Os principais eixos macrodrenantes da faixa L/O são representadas pelos riachos
Maceió, Pajéu, Jacarecanga e Rio Ceará.
O riacho Maceió, situado a leste, nasce na lagoa do Papicu e deságua na Avenida Beira-
Mar; encontrando-se quase todo canalizado e com águas poluídas por esgotos domésticos. O
Pajeú é o riacho às margens do qual a cidade historicamente floresceu. Situa-se no segmento
central da cidade, e de sua várzea natural remanescem somente duas áreas verdes, a primeira
situada na antiga sede da Prefeitura, e a segunda próxima à administração da Câmara de
Dirigentes Logistas - CDL de Fortaleza, no centro da cidade. Hoje este curso fluvial é um
riacho canalizado e poluído. O riacho Jacarecanga, situado a oeste, também se encontra neste
mesmo estado - totalmente canalizado, poluído e descaracterizado.

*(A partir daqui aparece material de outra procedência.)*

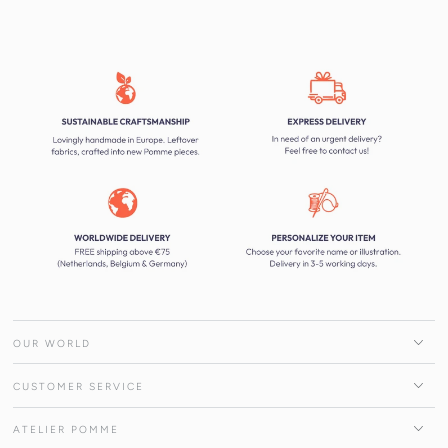
OUR WORLD
CUSTOMER SERVICE
ATELIER POMME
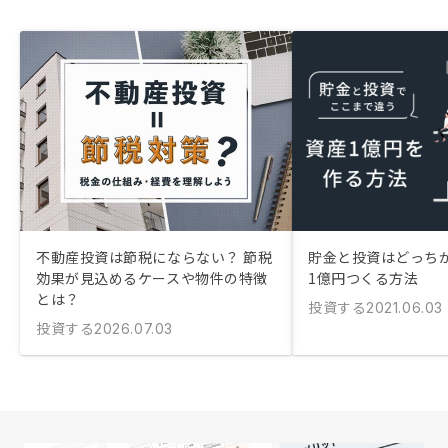
不動産投資は節税にならない？ 節税
貯金と投資はどっちが
効果が見込めるケースや物件の特徴
1億円つくる方法
とは？
投資する
2021.06.03
投資する
2026.07.03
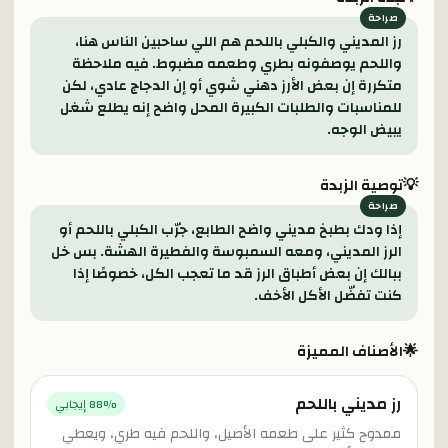
رز المديني والكبلي باللحم هم اللي ساحبين الناس هنا،
واللحم يوصفونه بطري وطعمه مضبوط. فيه ملاحظة
متكررة إن بعض الأرز دهني شوي أو إن الدجاج عادي، لكن
للمناسبات والطلبات الكبيرة المحل واضح إنه يطلع شغل
يبيض الوجه.
💡
توصية الزبدة
إذا ودك بطبخ مديني واضح الطابع، جرّب الكبلي باللحم أو
الرز المديني، ومعه السمبوسة والفطيرة الهشة. بس خل
ببالك إن بعض أطباق الرز قد ما تعجب الكل، خصوصًا إذا
كنت تفضّل الأكل الأخف.
🌟
الأصناف المميزة
رز مديني باللحم
% إيجابي
88
ممدوح كثير على طعمه الأصيل، واللحم فيه طري، ويعطي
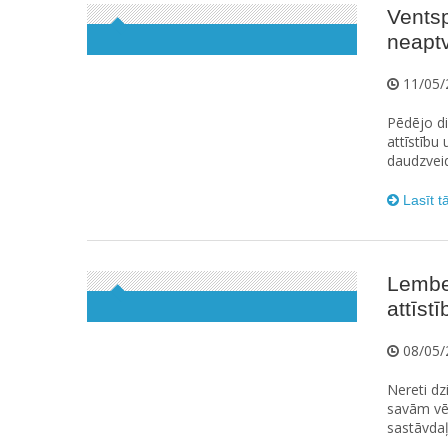
Ventsp
neapt
11/05/
Pēdējo di
attīstību 
daudzveid
Lasīt t
Lember
attīst
08/05/
Nereti dz
savām vē
sastāvdaļa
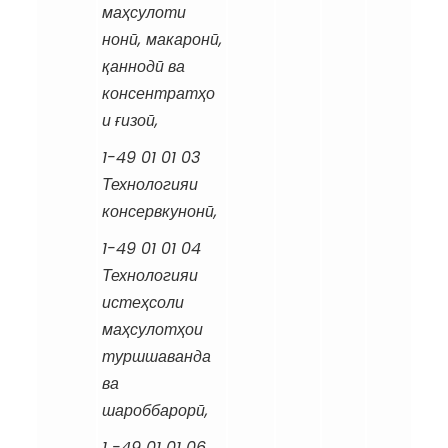
ма
ҳ
сулоти
нон
ӣ
,
макарон
ӣ
,
қ
аннод
ӣ
ва
консентрат
ҳ
о
и
ғ
изо
ӣ
,
1-49 01 01 03
Технологияи
консервкунон
ӣ
,
1-49 01 01 04
Технологияи
исте
ҳ
соли
ма
ҳ
сулот
ҳ
ои
туршшаванда
ва
шароббарор
ӣ
,
1 -49 01 01 06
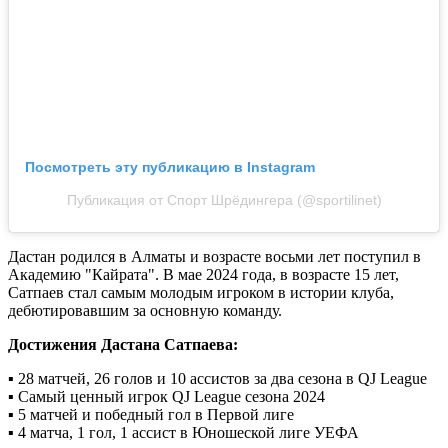
Посмотреть эту публикацию в Instagram
Публикация от Спорт Шрёдингера (@sportilinet)
Дастан родился в Алматы и возрасте восьми лет поступил в
Академию "Кайрата". В мае 2024 года, в возрасте 15 лет,
Сатпаев стал самым молодым игроком в истории клуба,
дебютировавшим за основную команду.
Достижения Дастана Сатпаева:
▪️ 28 матчей, 26 голов и 10 ассистов за два сезона в QJ League
▪️ Самый ценный игрок QJ League сезона 2024
▪️ 5 матчей и победный гол в Первой лиге
▪️ 4 матча, 1 гол, 1 ассист в Юношеской лиге УЕФА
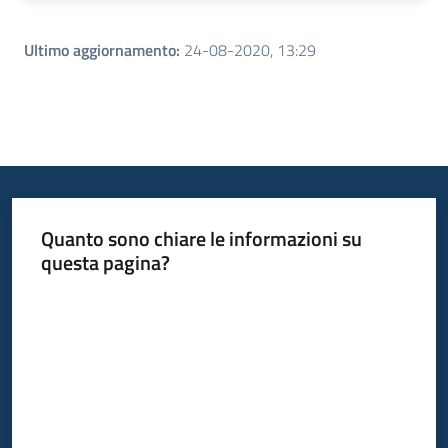
Ultimo aggiornamento
:
24-08-2020, 13:29
Quanto sono chiare le informazioni su
questa pagina?
Valuta da 1 a 5 stelle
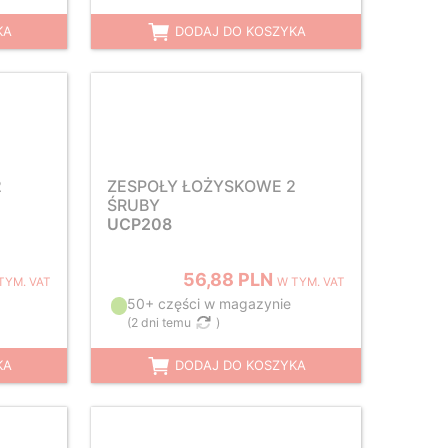
KA
DODAJ DO KOSZYKA
2
ZESPOŁY ŁOŻYSKOWE 2
ŚRUBY
UCP208
56,88 PLN
TYM. VAT
W TYM. VAT
50+ części w magazynie
(
2 dni temu
)
KA
DODAJ DO KOSZYKA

Na faixa oeste, situa-se o Rio Ceará. As nascentes deste rio estão localizadas em sua
maioria na Serra de Maranguape e o principal rio percorre aproximadamente 60 quilômetros
na direção O-NE, até desembocar no Oceano Atlântico na Barra do Ceará. Sua bacia fluvial
tem cerca de 900 quilômetros quadrados de área total, abrangendo parte dos municípios de
Maranguape, Fortaleza, Caucaia e Maracanaú (SUDEC, 1977). O rio Ceará es incluído no
grupo de pequenos rios litorâneos, possuindo uma planície aluvial composta por manguezais,
além de meandros e pequenas ilhas fluviais (SUDEC, 1977). Em vista da sua localização o rio
Ceará não possui grande importância sedimentar para a área de estudo: os sedimentos que este
rio lança no mar alimentam as praias situadas a oeste de Fortaleza.

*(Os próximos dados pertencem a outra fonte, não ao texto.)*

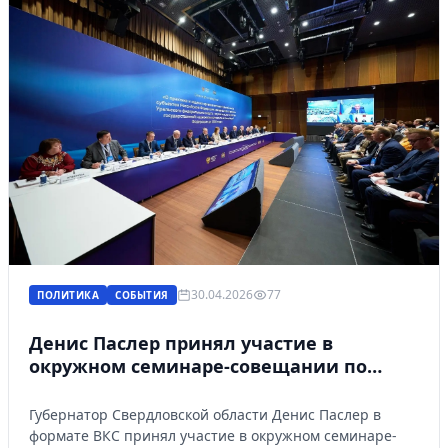
30.04.2026
77
ПОЛИТИКА
СОБЫТИЯ
Денис Паслер принял участие в
окружном семинаре-совещании по
вопросам национальной политики
Губернатор Свердловской области Денис Паслер в
формате ВКС принял участие в окружном семинаре-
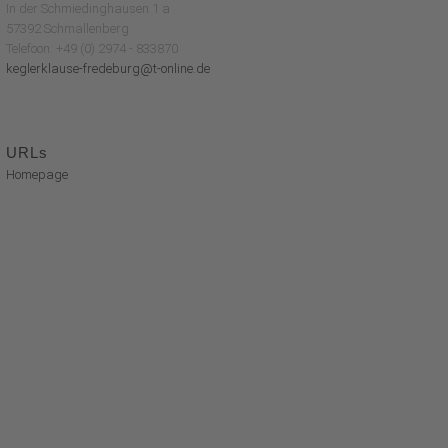
In der Schmiedinghausen 1 a
57392 Schmallenberg
Telefoon: +49 (0) 2974 - 833870
keglerklause-fredeburg@t-online.de
URLs
Homepage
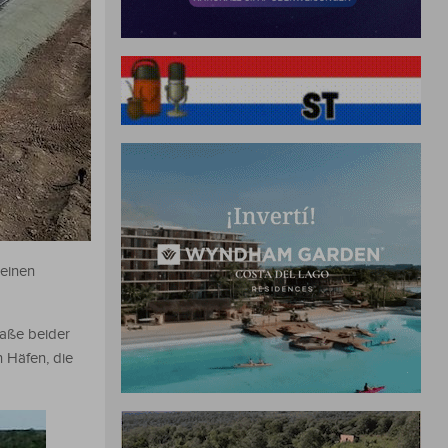
keinen
raße beider
 Häfen, die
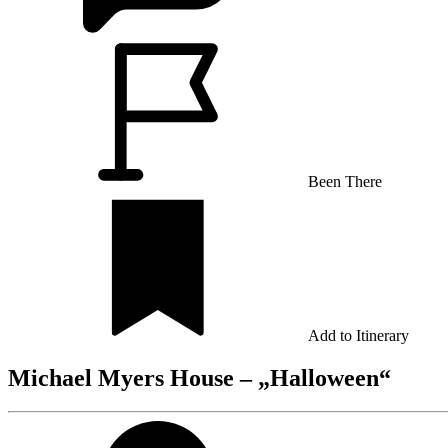
Been There
Add to Itinerary
Michael Myers House – „Halloween“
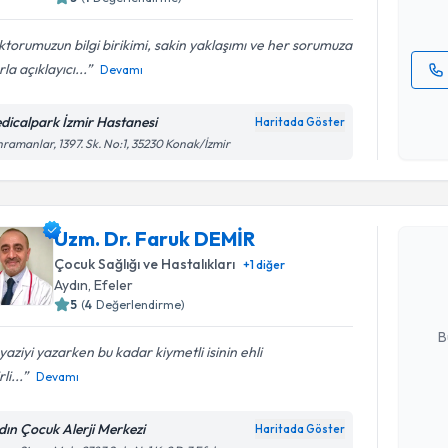
E-posta Ad
torumuzun bilgi birikimi, sakin yaklaşımı ve her sorumuza
rla açıklayıcı...
Devamı
Kişisel
okudum
dicalpark İzmir Hastanesi
Haritada Göster
işlenm
ramanlar, 1397. Sk. No:1, 35230 Konak/İzmir
Randevu T
Uzm. Dr. 
Uzm. Dr. Faruk DEMİR
Size bu uzm
Çocuk Sağlığı ve Hastalıkları
+
1
diğer
hazırlandığ
Aydın
, Efeler
5
(
4
Değerlendirme)
E-posta Ad
B
yaziyi yazarken bu kadar kiymetli isinin ehli
li...
Devamı
Kişisel
okudum
dın Çocuk Alerji Merkezi
Haritada Göster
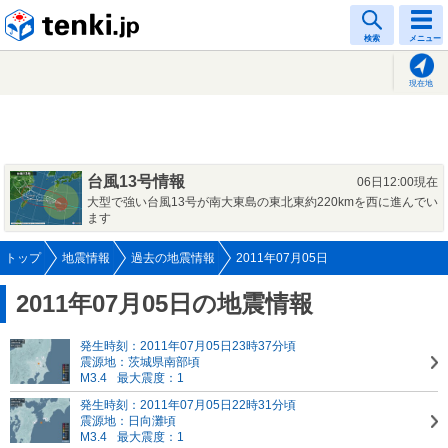
tenki.jp
検索
メニュー
現在地
台風13号情報
06日12:00現在
大型で強い台風13号が南大東島の東北東約220kmを西に進んでい
ます
トップ
地震情報
過去の地震情報
2011年07月05日
2011年07月05日の地震情報
発生時刻：2011年07月05日23時37分頃
震源地：茨城県南部頃
M3.4
最大震度：1
発生時刻：2011年07月05日22時31分頃
震源地：日向灘頃
M3.4
最大震度：1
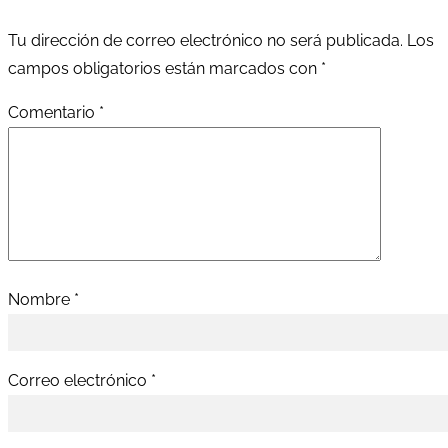
Tu dirección de correo electrónico no será publicada.
Los
campos obligatorios están marcados con
*
Comentario
*
Nombre
*
Correo electrónico
*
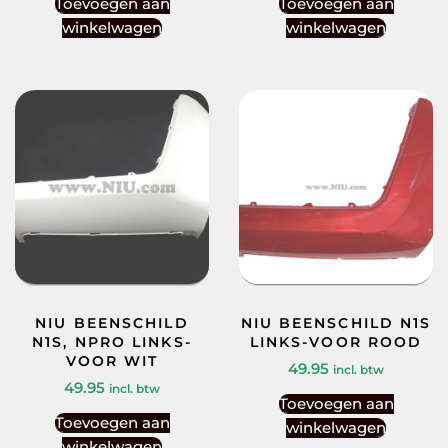
Toevoegen aan
Toevoegen aan
winkelwagen
winkelwagen
NIU BEENSCHILD
NIU BEENSCHILD N1S
N1S, NPRO LINKS-
LINKS-VOOR ROOD
VOOR WIT
49.95
incl. btw
49.95
incl. btw
Toevoegen aan
Toevoegen aan
winkelwagen
winkelwagen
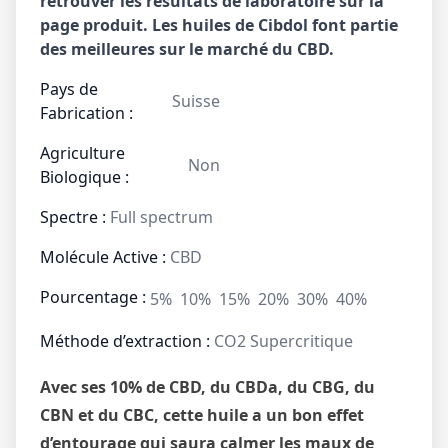
retrouver les résultats de laboratoire sur la
page produit. Les huiles de Cibdol font partie
des meilleures sur le marché du CBD.
Pays de
Suisse
Fabrication :
Agriculture
Non
Biologique :
Spectre :
Full spectrum
Molécule Active :
CBD
Pourcentage :
5%
10%
15%
20%
30%
40%
Méthode d’extraction :
CO2 Supercritique
Avec ses 10% de CBD, du CBDa, du CBG, du
CBN et du CBC, cette huile a un bon effet
d’entourage qui saura calmer les maux de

1.4.3 Condições Climáticas
As condições climáticas da região de Fortaleza estão relacionadas diretamente com
indicadores meteorológicos definidos por direção e velocidade dos ventos, insolação,
precipitação pluviométrica e temperatura do ar.

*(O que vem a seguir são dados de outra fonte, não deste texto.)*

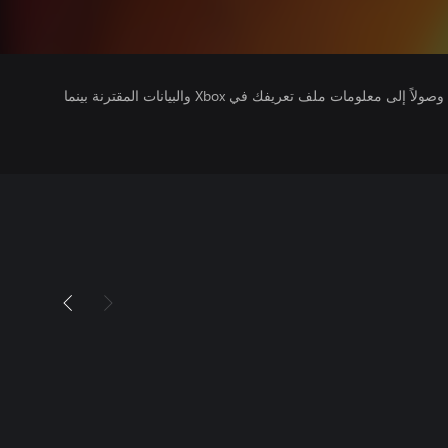
يتلقى ناشرو الألعاب التي تقوم بتشغيلها وصولاً إلى معلومات ملف تعريفك في Xbox والبيانات المقترنة بينما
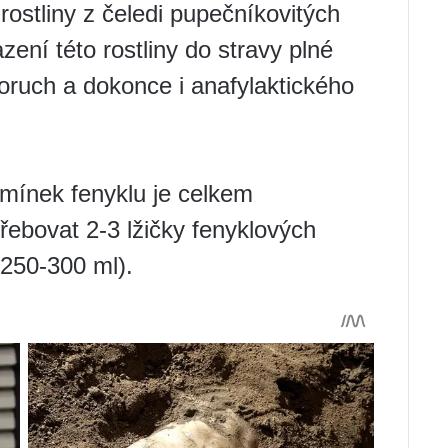
 rostliny z čeledi pupečníkovitých
azení této rostliny do stravy plné
poruch a dokonce i anafylaktického
mínek fenyklu je celkem
ebovat 2-3 lžičky fenyklových
(250-300 ml).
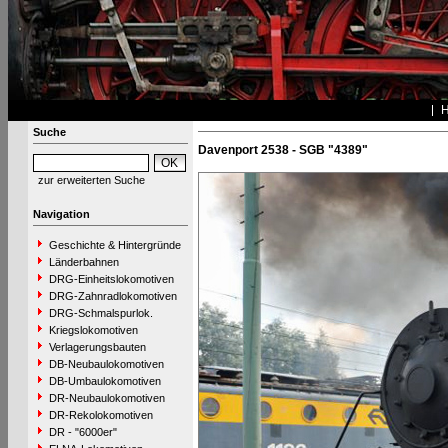
Suche
Davenport 2538 - SGB "4389"
zur erweiterten Suche
Navigation
Geschichte & Hintergründe
Länderbahnen
DRG-Einheitslokomotiven
DRG-Zahnradlokomotiven
DRG-Schmalspurlok.
Kriegslokomotiven
Verlagerungsbauten
DB-Neubaulokomotiven
DB-Umbaulokomotiven
DR-Neubaulokomotiven
DR-Rekolokomotiven
DR - "6000er"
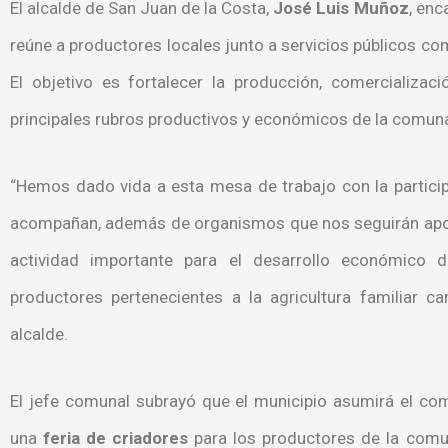
El alcalde de San Juan de la Costa,
José Luis Muñoz
, en
reúne a productores locales junto a servicios públicos co
El objetivo es fortalecer la producción, comercializa
principales rubros productivos y económicos de la comun
“Hemos dado vida a esta mesa de trabajo con la particip
acompañan, además de organismos que nos seguirán apo
actividad importante para el desarrollo económico
productores pertenecientes a la agricultura familiar ca
alcalde.
El jefe comunal subrayó que el municipio asumirá el comp
una
feria de criadores
para los productores de la comu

As características atmosféricas definem um clima quente, com temperatura média anual
situando-se em torno de 26ºC (BEZERRA, 1989). O regime pluviométrico do município é
definido pela concentração de chuvas, caracterizando-se por uma estação chuvosa e outra
seca. A estação chuvosa está concentrada no primeiro semestre, chegando a tingir 1.196
milímetros, o que corresponde a quase 90% do total anual. Estas condições estão associadas
aos movimentos da Zona de Convergência Intertropical ZICT. A estação chuvosa inicia-se
29
em janeiro prolongando-se até abril, onde alcança o máximo de precipitação, diminuindo
gradativamente até julho.
No segundo semestre encontra-se a estação seca, chegando apenas a 257,9 milímetros de
pluviosidade. Começa em julho indo até dezembro, sendo que o mês de novembro apresenta
uma precipitação média de 12 milímetros. A distribuição mensal das chuvas ocorre de
maneira uniforme com dia de nove dias de chuva em cada mês. Estas chuvas possuem
curta duração e distribuição espacial bastante irregular (PDDU – FORT, 1997).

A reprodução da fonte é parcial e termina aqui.